In this context, bears are an afterthought, a luxury, or a threat. We are taught to be terrified of grizzly bears as “massive flesh-eating carnivores,” in the words of a recent fear-mongering Secretary of Interior. News stories sensationalize bear attacks and feed our dread. It is no surprise then that many, especially those in positions of power, believe that bears should be walled out, gunned down, or relegated to zoos. People who love bears are purported hopeless romantics. Never mind history. Never mind the fact that our European ancestors wiped out 97% of the grizzlies we once had in the lower 48 states in a mere 60 years.
Parenthetically, it is perhaps not surprising that white male hunters are the primary promulgators of fear, aided and abetted by groups such as the NRA and Safari Club. The spirit of domination, subjugation, and aggression is unfortunately still very much alive. For the affected men, grizzly bears are little more than trophies to bolster a frail masculine ego. For them, magic, mystery, and myth are dead, along with the rich fabric of connections that bind bears and us to history, the earth, and the cosmos.
Artemis Lives
But Artemis is far from dead, reminding us of the wild and a different way of life. She embodies a web of interconnections that ecological investigations are rediscovering.
And, worldviews have been changing, albeit slowly. During the last century, the ethos of domination and control has been in demise, slowly yielding once more to a feminine principle of reverence for the earth. This change is codified in our environmental laws, such as the Endangered Species Act, which has been vital to the survival of grizzly bears and other threatened species. In this context, restraint is not about suffering or deprivation; it is about abundance, respect, and freedom.
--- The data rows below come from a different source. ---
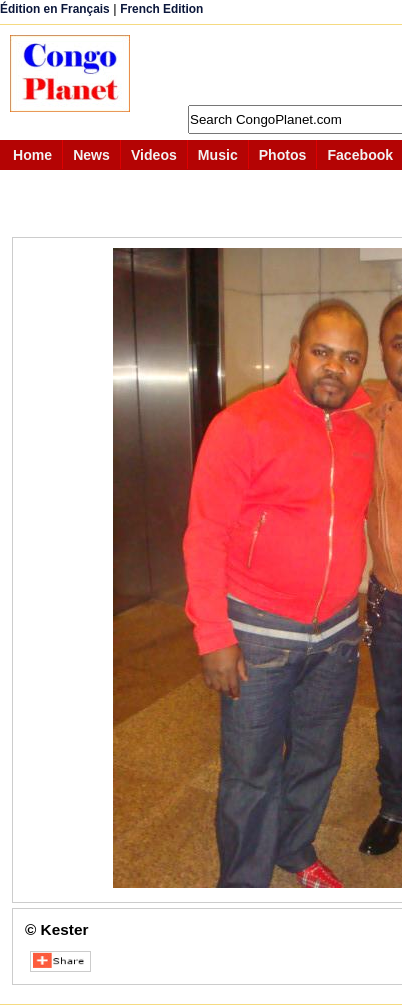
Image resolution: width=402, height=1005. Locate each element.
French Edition (161, 9)
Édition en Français (55, 9)
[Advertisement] (276, 65)
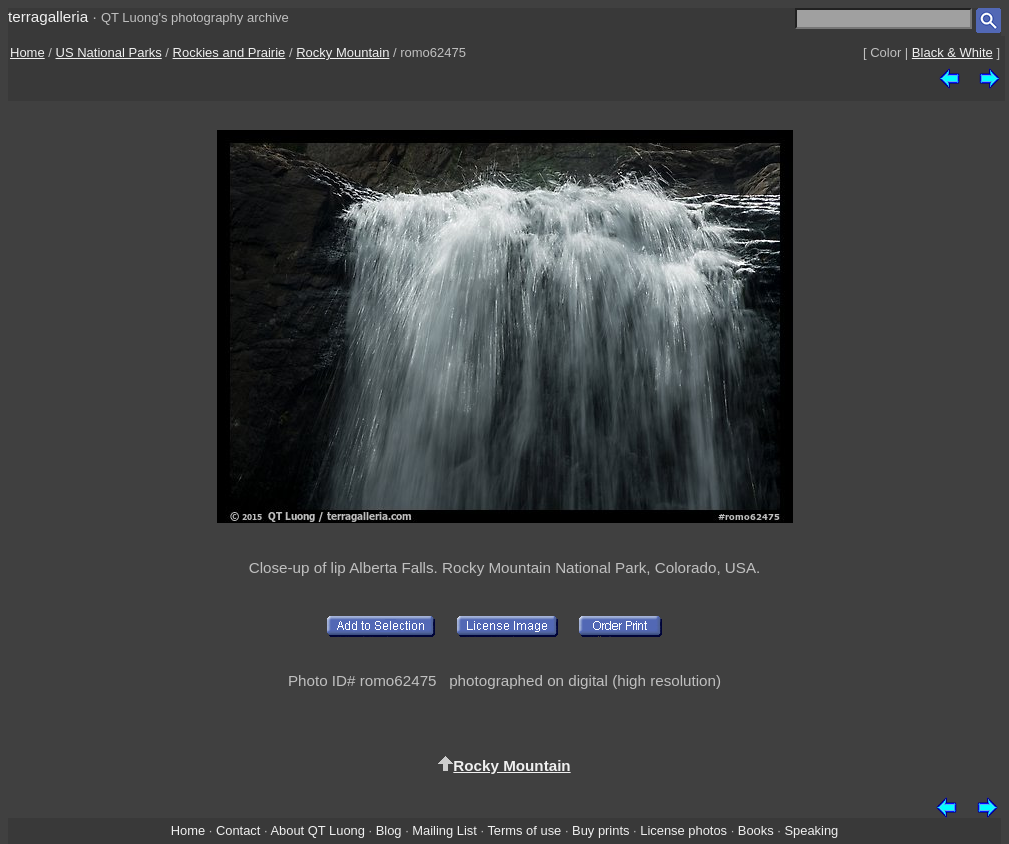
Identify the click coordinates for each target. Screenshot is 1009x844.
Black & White (952, 52)
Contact (238, 830)
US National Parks (109, 52)
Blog (389, 830)
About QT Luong (317, 830)
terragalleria (48, 16)
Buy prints (600, 830)
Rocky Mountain (342, 52)
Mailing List (444, 830)
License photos (683, 830)
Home (27, 52)
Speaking (811, 830)
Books (756, 830)
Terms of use (524, 830)
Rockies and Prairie (229, 52)
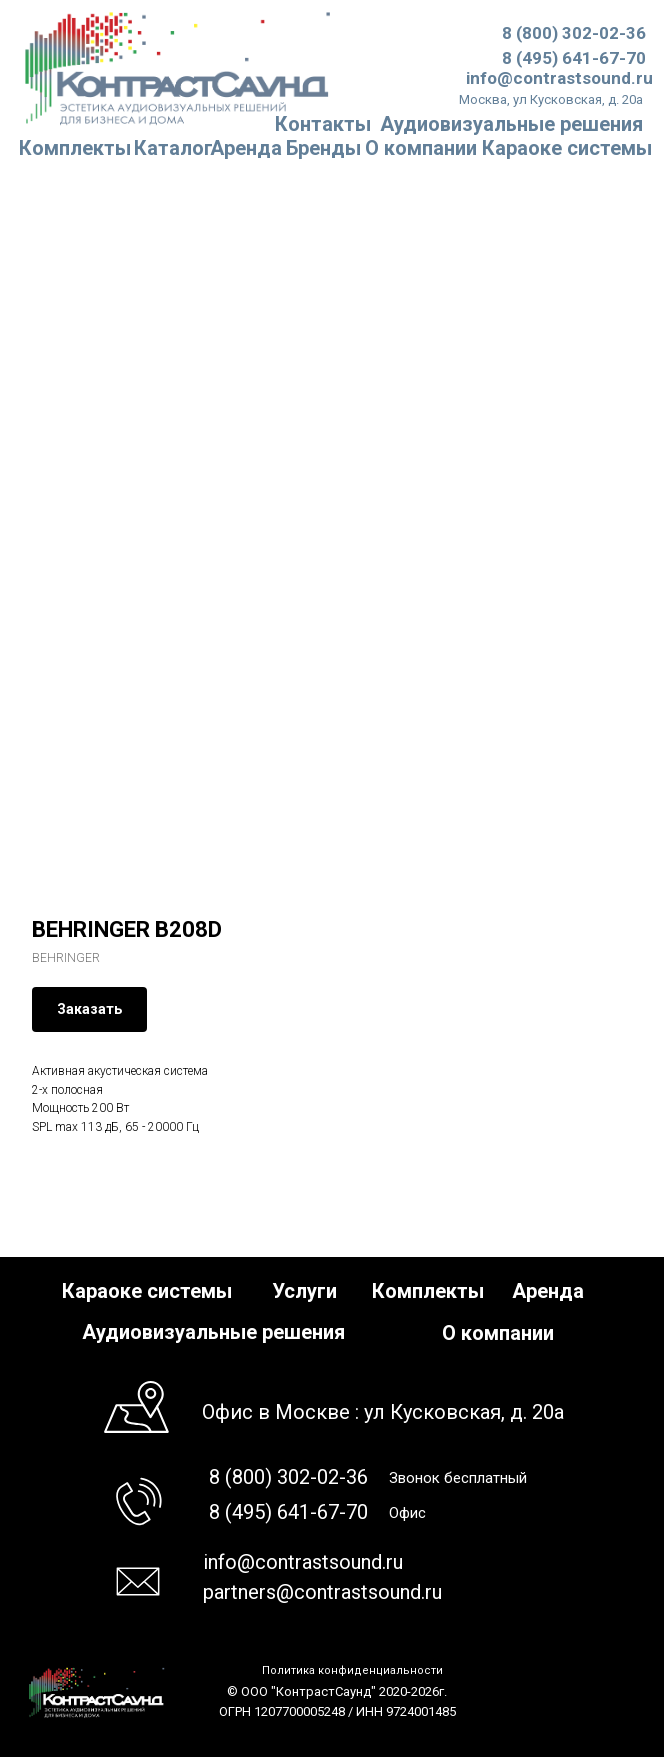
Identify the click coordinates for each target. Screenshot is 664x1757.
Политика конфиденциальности (352, 1670)
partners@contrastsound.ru (322, 1592)
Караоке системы (567, 148)
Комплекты (75, 148)
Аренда (246, 148)
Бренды (323, 148)
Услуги (304, 1291)
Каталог (173, 148)
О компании (421, 148)
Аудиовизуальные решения (213, 1332)
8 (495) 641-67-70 (574, 58)
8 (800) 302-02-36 (574, 33)
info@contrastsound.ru (559, 78)
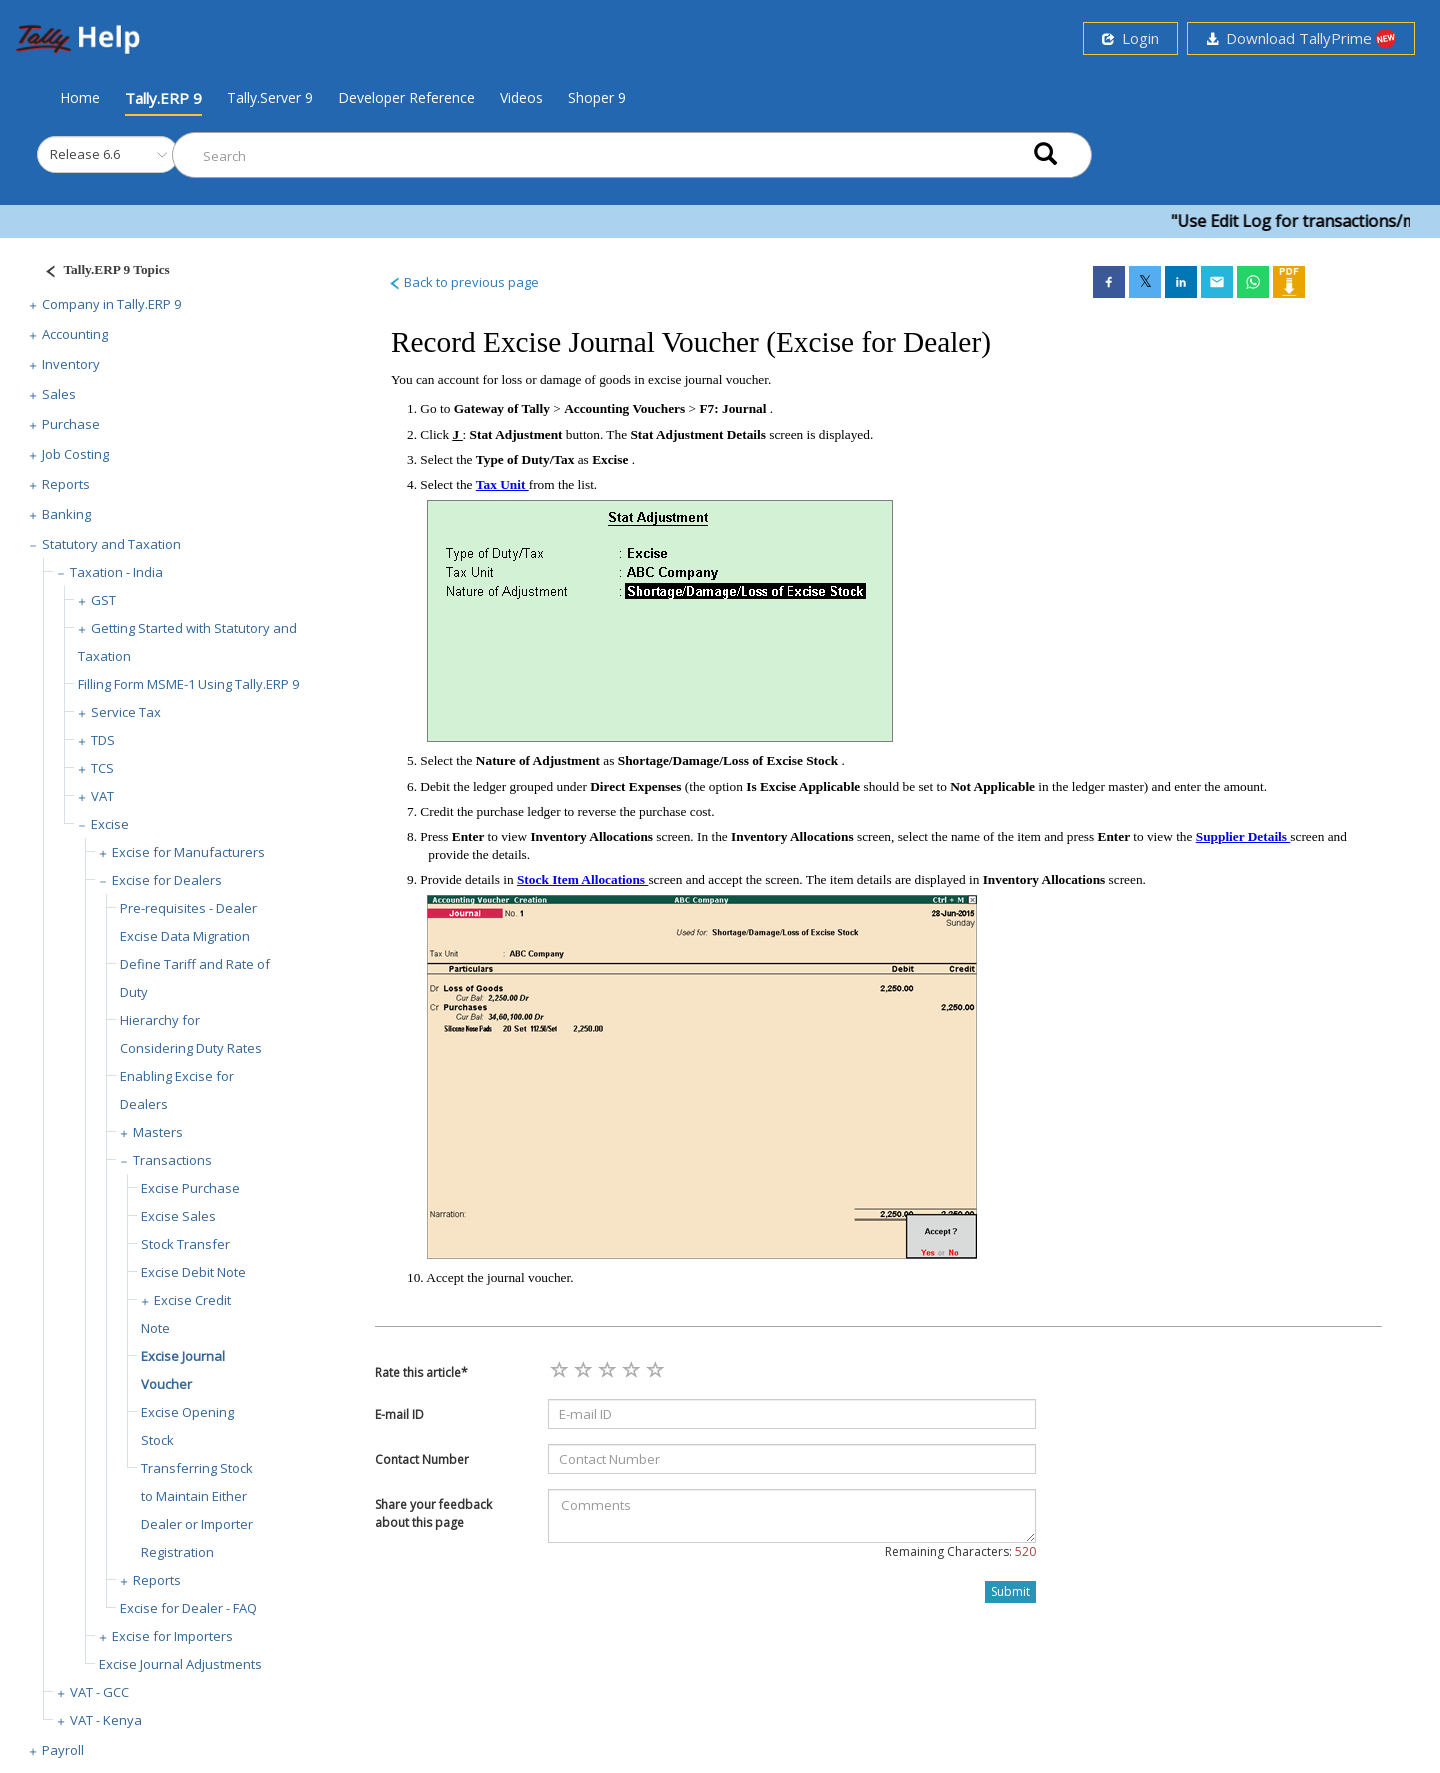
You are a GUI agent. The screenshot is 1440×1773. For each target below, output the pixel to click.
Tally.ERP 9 (163, 98)
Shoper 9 (597, 97)
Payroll (63, 1750)
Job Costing (75, 454)
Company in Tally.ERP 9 (111, 304)
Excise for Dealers (167, 880)
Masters (158, 1132)
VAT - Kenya (106, 1720)
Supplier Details (1243, 836)
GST (103, 600)
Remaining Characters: (960, 1551)
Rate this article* (421, 1372)
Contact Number (422, 1459)
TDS (103, 740)
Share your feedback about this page (433, 1513)
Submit (1010, 1591)
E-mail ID (399, 1414)
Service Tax (126, 712)
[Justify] (101, 272)
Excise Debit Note (193, 1272)
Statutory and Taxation (111, 544)
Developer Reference (406, 97)
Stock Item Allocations (582, 879)
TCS (102, 768)
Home (80, 97)
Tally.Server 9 (270, 97)
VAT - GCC (99, 1692)
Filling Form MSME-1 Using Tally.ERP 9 (188, 684)
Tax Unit (502, 484)
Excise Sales (178, 1216)
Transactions (172, 1160)
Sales (59, 394)
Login (1130, 38)
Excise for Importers (172, 1636)
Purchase (71, 424)
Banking (66, 514)
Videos (521, 97)
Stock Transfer (185, 1244)
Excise (110, 824)
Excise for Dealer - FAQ (188, 1608)
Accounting (75, 334)
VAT (102, 796)
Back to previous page (463, 282)
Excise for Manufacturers (188, 852)
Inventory (71, 364)
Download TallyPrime (1301, 38)
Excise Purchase (190, 1188)
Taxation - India (116, 572)
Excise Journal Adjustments (180, 1664)
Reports (66, 484)
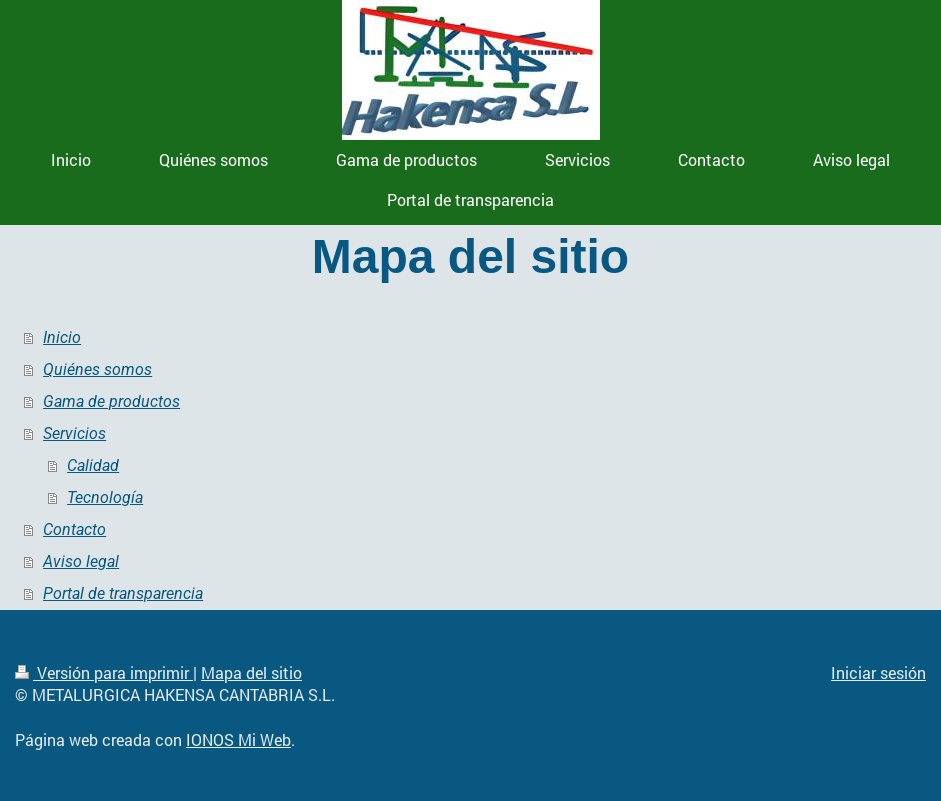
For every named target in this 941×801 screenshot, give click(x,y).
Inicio (62, 337)
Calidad (93, 465)
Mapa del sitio (251, 672)
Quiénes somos (97, 369)
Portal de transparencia (123, 593)
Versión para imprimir (104, 672)
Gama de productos (111, 401)
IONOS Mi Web (238, 739)
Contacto (74, 529)
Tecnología (105, 497)
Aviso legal (81, 561)
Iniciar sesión (878, 672)
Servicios (74, 433)
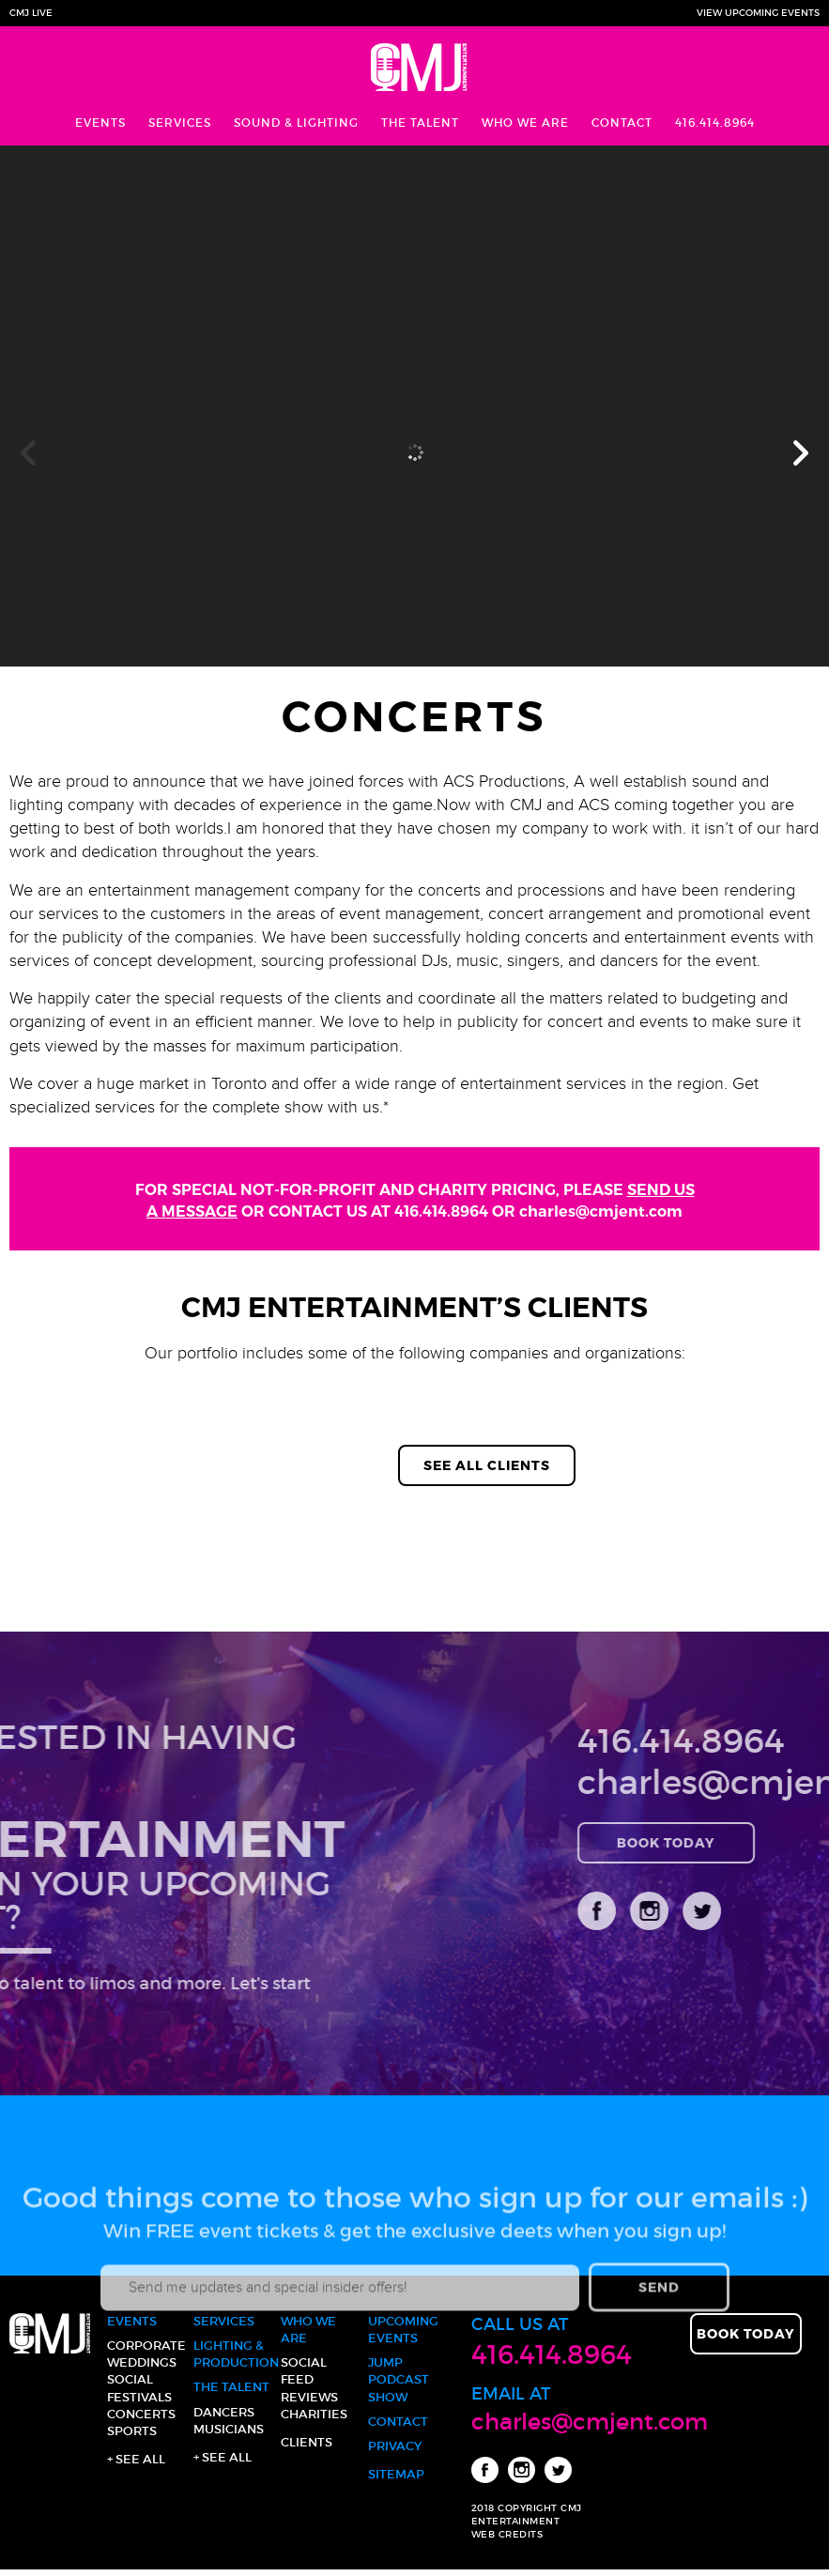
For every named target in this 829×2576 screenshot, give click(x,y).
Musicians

Follow The Drinking Gourd To Freedom
And thinking of freedom, I can’t resist bringing up the folksong “Follow the Drinking Gourd.” This song about the Big Dipper provided a literal map during the 1800s for enslaved blacks in the South wishing to escape to freedom in the North. Here is the first verse:
When the sun come back,
When the firs’ quail calls,
Then the time is come:
Foller the drinkin’ gou’d.
“When the sun comes back” has to do with the time after solstice when days lengthen. “When the first quail calls” relates to their breeding season, which starts during April in the South. “Drinking gourd” obviously refers to the Big Dipper. Other verses provide more detailed directions northward along rivers and describe markers such as “left foot, peg foot” left on trees and in the mud by Underground Railroad operative Peg Leg Joe and his ilk.
We can still look to Ursa Major and Minor for direction, regeneration, the promise of transformation, and literal and metaphorical freedom.
Soon, according to Iroquois cosmology, we will see the Sky Bear crawl out of its starry den, just like its earthly counterparts, and be blessed by the Zuni bear ushering in spring by chasing the ice gods back north. Circling around the pole, Callisto and Arcas, mother and son, will also continue to remind us of new life and ancient relationships.
The point is we don’t need to stay enslaved to destructive and alienating narratives of domination and tribalism — if we can liberate ourselves from our smart phones and look at the night sky now and then, and remember we are not alone.
Bears, in the sky and on earth, can help show us a path towards health, community, and shared purpose. They can connect us with magic, mystery, and a rich textured human past. More importantly, they can help us imagine a different future.
As daylight slowly returns to the Northern Hemisphere, may light shine in our hearts also.